▶ **What you are asked to do**: Filter the records, keeping every line that has the string "hondenmanden".

Top of Recorded data

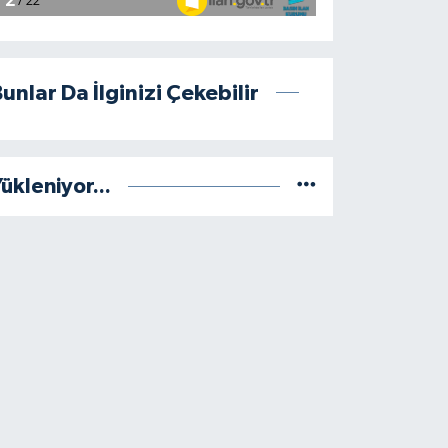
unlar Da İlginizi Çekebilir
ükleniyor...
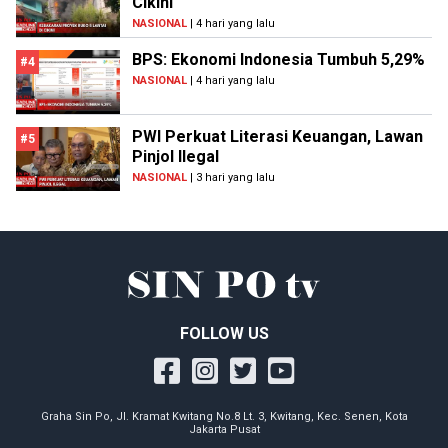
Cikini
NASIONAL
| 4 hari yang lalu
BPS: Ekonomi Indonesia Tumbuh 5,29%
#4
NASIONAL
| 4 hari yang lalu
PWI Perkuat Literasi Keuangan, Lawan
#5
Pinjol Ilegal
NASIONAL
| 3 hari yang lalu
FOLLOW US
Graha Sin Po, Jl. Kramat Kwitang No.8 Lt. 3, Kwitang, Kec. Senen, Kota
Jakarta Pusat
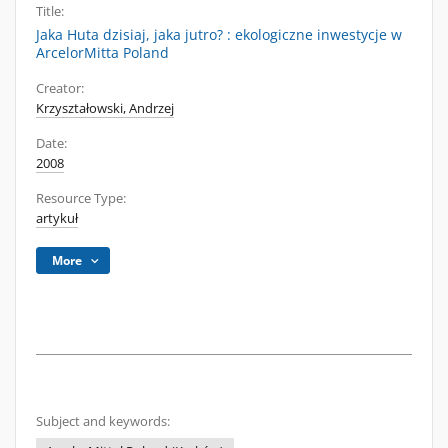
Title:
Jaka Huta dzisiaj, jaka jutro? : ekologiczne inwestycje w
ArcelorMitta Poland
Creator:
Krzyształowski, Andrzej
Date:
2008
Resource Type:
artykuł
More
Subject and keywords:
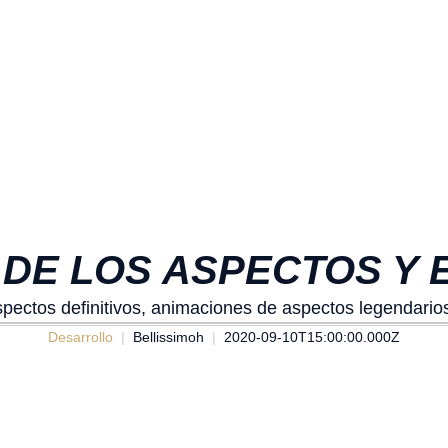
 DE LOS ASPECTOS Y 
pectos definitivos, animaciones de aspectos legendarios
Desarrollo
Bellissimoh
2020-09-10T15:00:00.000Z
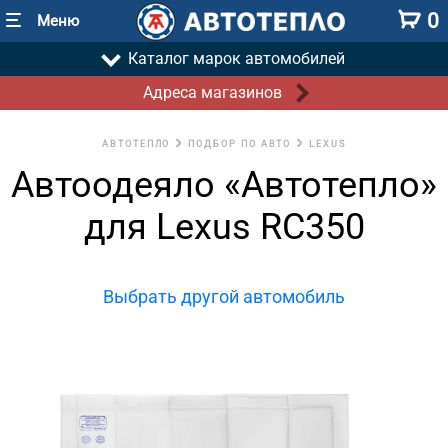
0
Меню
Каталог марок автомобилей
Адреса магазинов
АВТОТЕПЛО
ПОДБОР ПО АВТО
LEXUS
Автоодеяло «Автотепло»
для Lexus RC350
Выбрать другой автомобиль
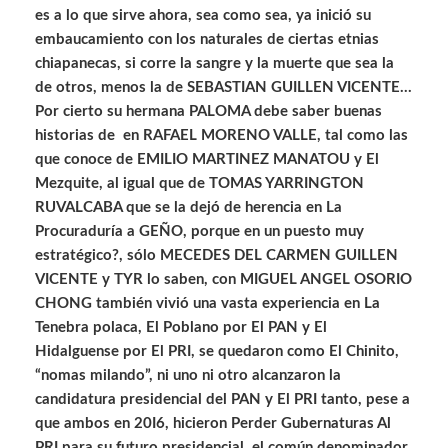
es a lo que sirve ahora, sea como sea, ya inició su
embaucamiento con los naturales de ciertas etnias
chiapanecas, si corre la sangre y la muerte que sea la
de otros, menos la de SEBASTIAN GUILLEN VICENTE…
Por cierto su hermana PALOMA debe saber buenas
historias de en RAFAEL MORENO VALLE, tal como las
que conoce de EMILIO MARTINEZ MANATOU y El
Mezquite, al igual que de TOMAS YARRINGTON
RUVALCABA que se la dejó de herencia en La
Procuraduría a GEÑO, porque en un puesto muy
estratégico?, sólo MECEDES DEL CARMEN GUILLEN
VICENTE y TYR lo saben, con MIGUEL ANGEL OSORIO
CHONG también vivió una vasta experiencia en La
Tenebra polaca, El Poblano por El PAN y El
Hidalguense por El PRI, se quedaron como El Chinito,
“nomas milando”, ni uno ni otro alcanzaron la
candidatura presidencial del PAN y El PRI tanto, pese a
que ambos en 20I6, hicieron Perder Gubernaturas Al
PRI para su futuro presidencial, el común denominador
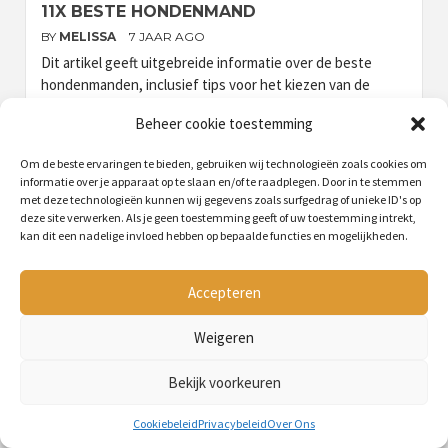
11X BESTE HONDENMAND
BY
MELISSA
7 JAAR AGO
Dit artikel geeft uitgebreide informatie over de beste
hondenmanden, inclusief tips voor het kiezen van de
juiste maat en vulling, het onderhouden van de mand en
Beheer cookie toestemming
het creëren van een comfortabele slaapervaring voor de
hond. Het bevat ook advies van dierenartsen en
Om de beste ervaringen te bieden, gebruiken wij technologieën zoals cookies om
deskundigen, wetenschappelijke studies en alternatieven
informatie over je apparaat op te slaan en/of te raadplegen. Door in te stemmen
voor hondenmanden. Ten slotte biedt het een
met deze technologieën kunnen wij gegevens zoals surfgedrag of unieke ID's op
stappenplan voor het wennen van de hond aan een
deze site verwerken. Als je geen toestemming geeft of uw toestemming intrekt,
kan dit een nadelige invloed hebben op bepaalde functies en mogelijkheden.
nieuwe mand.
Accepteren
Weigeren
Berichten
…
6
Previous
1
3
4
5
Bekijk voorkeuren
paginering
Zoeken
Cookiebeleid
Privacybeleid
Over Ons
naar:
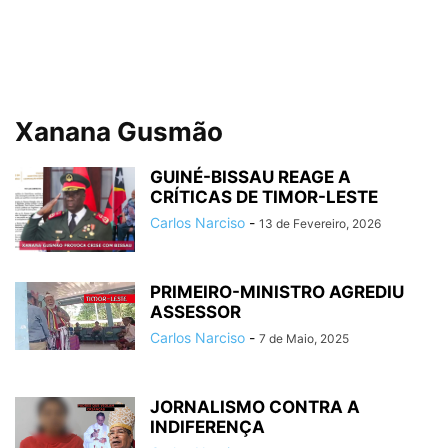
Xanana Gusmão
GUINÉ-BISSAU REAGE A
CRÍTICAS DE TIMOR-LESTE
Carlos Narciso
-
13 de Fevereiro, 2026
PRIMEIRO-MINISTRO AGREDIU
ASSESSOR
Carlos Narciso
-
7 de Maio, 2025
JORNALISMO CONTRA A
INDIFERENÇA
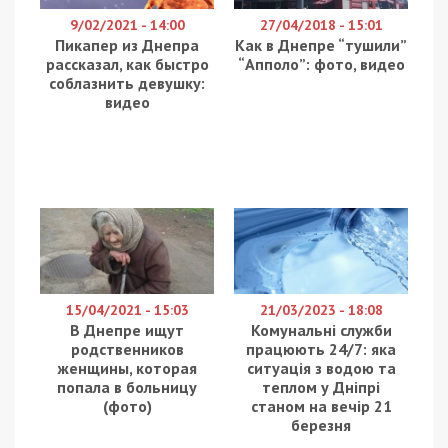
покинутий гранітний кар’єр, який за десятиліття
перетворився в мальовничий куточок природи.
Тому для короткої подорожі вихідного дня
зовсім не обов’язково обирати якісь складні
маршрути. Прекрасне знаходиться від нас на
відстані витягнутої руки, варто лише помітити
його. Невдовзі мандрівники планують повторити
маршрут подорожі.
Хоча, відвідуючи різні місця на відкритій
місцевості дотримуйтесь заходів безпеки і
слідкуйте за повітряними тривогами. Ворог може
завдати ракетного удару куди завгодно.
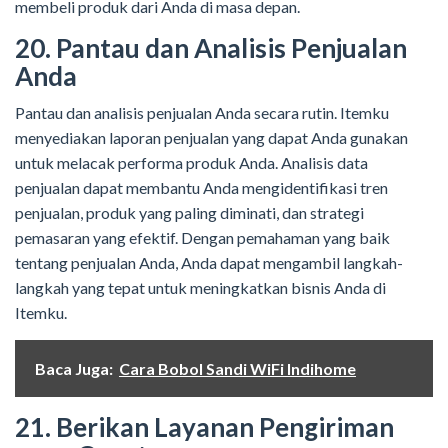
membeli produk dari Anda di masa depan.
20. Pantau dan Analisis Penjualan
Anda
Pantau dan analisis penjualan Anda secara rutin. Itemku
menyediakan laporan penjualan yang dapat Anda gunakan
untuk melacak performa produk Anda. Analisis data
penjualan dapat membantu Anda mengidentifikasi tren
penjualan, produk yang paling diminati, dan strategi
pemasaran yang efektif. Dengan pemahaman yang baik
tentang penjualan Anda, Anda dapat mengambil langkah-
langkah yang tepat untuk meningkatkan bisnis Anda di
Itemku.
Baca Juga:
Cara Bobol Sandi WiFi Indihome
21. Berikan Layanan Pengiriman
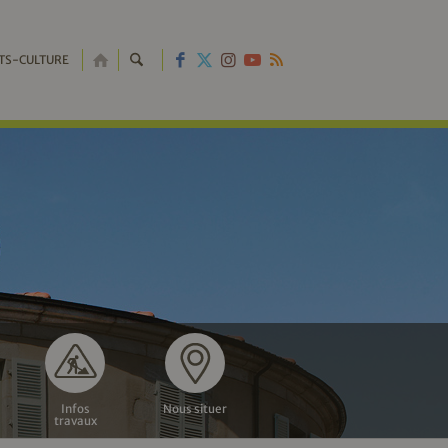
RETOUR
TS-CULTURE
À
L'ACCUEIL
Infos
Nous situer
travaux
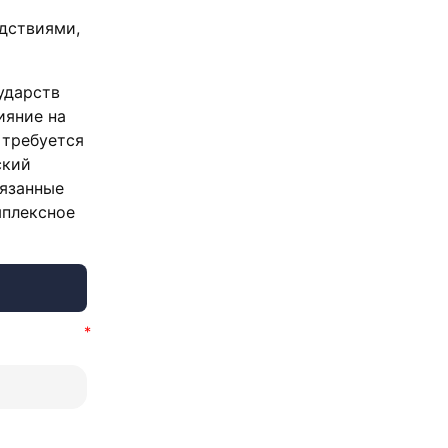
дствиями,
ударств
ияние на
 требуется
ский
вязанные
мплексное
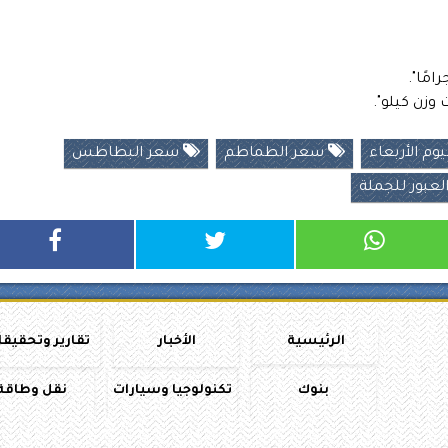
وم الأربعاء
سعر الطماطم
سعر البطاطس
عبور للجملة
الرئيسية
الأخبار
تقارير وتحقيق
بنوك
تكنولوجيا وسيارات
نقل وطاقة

Bottom of Recorded data

▶ **Task answer**:
hondenmanden, inclusief tips voor het kiezen van de
voor hondenmanden. Ten slotte biedt het een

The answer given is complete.